Don't Cut Out The Middleman
The Bureau of Economic Analysis has just released a report that breaks down economic growth by industry--and the new data paints a surprising picture of how the high-tech revolution is affecting the economy.
The figures show that the growth impetus for the economy in recent years has been the distribution industry--retail and wholesale trade and transportation. Between 1989 and 1994, distribution made up one-third of economic growth, far outranking any other growth source.
The biggest gainer was the wholesale industry, which has contributed 15% of the economy's growth since 1989. Wholesaling calls up images of decrepit warehouses and dusty showrooms. But wholesalers--the middlemen between manufacturers and retailers--have been some of the main beneficiaries of computerization. Using technology to reduce the costs of ordering, shipping, and inventory-holding, they boosted output by 23% without increasing employment.
Another big contributor to growth was communications. Since 1989, the communications sector--which includes telephone, radio, television, and cable TV--has been responsible for almost 8% of growth, far more than its 3% share of the overall economy.
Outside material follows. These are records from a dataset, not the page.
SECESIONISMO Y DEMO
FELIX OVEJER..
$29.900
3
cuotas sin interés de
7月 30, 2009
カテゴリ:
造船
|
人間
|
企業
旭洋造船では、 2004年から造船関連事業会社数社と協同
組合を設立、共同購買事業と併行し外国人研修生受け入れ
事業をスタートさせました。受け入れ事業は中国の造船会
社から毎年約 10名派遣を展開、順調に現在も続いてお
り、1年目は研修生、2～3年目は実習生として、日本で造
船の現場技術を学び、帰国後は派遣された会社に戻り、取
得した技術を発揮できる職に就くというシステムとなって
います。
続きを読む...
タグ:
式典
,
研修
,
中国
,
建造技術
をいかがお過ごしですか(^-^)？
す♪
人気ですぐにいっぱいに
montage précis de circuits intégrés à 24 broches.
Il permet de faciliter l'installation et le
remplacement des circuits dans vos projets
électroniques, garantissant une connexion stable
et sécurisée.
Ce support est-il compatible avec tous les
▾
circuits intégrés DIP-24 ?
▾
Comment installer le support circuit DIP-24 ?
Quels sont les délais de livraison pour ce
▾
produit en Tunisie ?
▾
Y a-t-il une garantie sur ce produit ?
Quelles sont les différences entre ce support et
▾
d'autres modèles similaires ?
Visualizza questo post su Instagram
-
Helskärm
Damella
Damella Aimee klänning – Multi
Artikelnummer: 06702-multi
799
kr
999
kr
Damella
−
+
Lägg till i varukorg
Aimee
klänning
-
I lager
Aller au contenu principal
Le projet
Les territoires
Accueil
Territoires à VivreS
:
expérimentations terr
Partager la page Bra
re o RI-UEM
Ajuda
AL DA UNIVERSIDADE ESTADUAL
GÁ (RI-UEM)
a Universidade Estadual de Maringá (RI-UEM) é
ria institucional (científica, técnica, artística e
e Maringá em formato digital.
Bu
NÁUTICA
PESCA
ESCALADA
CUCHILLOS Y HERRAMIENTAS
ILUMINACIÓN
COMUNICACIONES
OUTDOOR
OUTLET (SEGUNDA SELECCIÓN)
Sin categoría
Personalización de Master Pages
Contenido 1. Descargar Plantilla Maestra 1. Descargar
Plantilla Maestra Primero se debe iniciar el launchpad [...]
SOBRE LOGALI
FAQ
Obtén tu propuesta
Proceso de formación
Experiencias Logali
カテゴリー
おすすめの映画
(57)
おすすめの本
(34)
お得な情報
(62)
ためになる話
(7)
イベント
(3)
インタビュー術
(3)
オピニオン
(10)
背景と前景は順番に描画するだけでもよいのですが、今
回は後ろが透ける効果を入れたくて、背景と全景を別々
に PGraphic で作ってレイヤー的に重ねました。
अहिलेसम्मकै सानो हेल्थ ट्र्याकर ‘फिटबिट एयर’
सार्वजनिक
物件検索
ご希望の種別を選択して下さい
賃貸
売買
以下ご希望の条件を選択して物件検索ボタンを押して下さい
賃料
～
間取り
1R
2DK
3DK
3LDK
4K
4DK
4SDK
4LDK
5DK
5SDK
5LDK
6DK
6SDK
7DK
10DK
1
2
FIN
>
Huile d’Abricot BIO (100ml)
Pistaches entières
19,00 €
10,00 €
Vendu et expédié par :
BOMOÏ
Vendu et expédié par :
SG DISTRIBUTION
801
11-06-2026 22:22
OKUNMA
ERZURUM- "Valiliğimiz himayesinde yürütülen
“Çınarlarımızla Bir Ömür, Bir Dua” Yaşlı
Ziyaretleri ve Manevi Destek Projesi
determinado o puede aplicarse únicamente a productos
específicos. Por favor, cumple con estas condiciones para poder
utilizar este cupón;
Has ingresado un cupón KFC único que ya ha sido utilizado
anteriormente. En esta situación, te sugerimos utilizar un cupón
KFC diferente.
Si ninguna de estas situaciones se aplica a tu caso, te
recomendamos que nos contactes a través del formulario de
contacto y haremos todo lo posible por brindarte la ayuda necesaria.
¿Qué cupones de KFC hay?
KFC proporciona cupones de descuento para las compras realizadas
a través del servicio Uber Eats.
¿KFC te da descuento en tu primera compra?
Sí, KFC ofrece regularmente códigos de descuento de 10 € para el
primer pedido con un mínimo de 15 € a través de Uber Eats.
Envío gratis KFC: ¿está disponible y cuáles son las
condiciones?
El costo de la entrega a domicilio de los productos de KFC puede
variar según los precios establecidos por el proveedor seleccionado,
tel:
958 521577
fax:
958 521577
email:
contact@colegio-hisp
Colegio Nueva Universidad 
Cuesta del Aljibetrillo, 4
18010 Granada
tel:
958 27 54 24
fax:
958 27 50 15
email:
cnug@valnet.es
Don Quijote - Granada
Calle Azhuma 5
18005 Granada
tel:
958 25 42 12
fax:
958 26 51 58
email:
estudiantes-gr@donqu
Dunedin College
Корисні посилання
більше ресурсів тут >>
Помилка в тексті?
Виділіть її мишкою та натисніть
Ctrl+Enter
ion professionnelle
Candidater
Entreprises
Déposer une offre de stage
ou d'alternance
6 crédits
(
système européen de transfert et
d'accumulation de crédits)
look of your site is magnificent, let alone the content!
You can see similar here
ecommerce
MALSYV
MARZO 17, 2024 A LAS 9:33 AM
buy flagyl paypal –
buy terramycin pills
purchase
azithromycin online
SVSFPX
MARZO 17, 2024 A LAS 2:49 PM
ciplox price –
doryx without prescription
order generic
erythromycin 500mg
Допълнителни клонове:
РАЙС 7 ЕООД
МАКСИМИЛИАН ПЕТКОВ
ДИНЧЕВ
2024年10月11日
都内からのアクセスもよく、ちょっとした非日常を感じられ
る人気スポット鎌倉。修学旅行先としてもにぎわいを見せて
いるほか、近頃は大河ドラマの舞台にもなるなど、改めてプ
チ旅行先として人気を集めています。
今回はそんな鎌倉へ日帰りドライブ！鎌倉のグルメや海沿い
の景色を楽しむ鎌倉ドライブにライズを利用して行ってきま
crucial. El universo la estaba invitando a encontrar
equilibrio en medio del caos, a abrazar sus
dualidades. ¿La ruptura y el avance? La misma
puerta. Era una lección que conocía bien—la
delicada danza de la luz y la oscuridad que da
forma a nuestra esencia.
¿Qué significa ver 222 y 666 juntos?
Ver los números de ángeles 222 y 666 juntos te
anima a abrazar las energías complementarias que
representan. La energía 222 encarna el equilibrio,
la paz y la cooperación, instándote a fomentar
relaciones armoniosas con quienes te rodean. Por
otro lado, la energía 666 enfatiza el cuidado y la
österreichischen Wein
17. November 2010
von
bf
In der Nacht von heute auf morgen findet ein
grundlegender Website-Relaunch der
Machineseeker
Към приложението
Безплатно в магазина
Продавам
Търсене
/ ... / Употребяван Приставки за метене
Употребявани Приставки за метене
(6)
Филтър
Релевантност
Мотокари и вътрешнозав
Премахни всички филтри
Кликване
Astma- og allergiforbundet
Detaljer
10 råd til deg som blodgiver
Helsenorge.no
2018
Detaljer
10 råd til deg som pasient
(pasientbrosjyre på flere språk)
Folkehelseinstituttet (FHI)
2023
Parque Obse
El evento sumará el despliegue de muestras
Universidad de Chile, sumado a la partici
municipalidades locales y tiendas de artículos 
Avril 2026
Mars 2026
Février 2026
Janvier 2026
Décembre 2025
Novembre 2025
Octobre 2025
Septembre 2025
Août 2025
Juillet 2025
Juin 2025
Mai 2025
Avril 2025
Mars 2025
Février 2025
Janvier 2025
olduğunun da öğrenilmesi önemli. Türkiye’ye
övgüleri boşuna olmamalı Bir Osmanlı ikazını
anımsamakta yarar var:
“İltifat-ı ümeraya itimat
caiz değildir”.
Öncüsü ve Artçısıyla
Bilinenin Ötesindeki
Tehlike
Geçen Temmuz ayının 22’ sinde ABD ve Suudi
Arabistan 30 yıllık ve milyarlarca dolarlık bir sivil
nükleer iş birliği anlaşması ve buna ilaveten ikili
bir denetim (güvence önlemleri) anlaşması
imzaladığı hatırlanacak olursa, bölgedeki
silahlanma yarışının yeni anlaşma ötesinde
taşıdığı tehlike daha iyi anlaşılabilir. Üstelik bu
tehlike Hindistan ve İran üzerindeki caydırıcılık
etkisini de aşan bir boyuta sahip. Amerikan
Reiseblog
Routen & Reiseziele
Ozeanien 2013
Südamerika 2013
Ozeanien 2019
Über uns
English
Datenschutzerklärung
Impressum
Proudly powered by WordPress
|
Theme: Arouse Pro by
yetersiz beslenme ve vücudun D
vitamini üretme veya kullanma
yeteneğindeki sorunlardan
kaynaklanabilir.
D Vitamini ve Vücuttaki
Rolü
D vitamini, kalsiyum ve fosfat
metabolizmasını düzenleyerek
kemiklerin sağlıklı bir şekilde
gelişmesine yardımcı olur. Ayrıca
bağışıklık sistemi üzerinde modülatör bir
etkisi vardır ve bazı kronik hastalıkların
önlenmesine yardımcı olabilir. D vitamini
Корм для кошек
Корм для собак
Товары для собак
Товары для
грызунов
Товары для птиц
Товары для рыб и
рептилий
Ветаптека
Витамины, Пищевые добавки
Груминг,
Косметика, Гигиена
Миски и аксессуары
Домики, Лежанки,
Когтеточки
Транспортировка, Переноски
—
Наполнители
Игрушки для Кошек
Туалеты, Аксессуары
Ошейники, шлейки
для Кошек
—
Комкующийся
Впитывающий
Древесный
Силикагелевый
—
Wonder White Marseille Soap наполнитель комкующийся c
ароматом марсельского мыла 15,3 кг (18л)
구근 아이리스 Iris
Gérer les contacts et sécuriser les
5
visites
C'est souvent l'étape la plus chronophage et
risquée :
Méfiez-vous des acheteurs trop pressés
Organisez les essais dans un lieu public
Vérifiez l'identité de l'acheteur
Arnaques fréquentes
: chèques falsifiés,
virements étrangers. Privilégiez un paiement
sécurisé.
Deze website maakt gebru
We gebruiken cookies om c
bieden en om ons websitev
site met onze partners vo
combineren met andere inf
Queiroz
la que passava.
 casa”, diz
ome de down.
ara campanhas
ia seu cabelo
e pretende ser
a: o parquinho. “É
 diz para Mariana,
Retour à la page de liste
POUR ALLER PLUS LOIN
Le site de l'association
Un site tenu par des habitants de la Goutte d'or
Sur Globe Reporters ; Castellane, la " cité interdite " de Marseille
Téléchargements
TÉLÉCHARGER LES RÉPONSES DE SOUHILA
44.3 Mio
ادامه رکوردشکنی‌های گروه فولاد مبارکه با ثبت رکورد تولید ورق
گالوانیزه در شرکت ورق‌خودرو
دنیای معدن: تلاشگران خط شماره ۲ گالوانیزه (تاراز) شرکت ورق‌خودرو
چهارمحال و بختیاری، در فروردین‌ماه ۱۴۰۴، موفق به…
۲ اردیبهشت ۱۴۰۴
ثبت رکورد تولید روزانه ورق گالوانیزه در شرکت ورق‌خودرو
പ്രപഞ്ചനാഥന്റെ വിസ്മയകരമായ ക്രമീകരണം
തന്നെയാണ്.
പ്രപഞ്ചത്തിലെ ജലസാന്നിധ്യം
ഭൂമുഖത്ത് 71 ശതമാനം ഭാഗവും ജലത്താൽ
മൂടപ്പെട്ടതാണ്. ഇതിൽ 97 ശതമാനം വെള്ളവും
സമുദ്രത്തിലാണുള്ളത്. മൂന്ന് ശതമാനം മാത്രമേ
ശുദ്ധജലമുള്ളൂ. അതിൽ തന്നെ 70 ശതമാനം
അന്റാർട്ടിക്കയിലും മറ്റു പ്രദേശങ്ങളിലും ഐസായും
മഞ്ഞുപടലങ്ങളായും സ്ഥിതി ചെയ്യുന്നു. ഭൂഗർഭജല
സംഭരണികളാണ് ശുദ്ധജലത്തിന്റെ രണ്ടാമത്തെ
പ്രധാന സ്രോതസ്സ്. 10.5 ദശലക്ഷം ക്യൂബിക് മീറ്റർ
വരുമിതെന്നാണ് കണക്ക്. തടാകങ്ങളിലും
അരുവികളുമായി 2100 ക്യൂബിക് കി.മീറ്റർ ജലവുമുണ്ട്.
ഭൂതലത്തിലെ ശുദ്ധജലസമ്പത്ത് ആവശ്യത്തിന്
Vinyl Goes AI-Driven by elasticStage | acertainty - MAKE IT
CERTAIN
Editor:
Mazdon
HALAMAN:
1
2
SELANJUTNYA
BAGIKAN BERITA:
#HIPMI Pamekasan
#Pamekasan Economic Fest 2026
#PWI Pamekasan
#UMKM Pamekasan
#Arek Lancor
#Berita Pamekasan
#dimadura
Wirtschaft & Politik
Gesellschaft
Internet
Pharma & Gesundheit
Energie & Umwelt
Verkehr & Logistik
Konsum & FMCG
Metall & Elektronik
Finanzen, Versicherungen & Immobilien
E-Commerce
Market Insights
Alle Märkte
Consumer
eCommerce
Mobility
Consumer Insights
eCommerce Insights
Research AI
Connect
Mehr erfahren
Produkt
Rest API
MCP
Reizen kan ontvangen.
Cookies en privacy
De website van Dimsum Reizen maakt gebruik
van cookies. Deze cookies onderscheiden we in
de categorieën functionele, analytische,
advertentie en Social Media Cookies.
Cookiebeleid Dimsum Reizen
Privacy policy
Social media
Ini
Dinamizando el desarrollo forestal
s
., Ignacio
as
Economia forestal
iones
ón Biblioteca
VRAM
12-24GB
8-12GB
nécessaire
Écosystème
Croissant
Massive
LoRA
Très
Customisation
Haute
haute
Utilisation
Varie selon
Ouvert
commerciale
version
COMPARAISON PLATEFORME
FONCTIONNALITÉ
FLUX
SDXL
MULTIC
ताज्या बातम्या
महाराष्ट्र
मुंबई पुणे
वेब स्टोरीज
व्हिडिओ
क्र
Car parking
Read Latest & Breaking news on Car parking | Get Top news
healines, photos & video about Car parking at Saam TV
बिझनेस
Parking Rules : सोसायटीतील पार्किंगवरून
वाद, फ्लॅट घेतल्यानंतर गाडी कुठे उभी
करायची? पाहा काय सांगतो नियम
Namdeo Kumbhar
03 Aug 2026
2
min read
The biggest disappointment, according to the new data, is manufacturing, which has contributed only 11% to economic growth since 1989. That's far less than manufacturing's 18% share of the total economy. Indeed, virtually all manufacturing growth was concentrated in two areas: industrial machinery, which includes computers, and electronic and electrical machinery, which includes semiconductors. The rest of manufacturing, dragged down by defense spending cuts, added almost nothing to national growth.